— Source data —
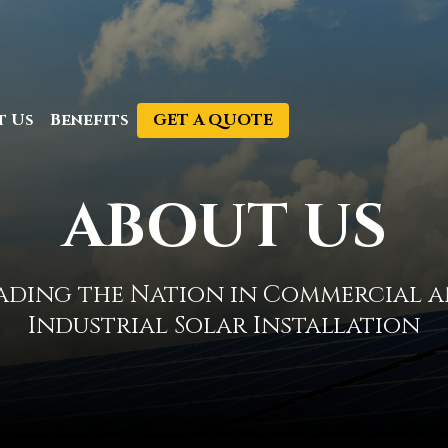
GET A QUOTE
t Us
Benefits
ABOUT US
ading the Nation in Commercial 
Industrial Solar Installation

— Work instruction —
Everything in the entries above should be transcribed exactly, apart from the pictures.

— Reply —
GET A QUOTE
t Us
Benefits
ABOUT US
ading the Nation in Commercial 
Industrial Solar Installation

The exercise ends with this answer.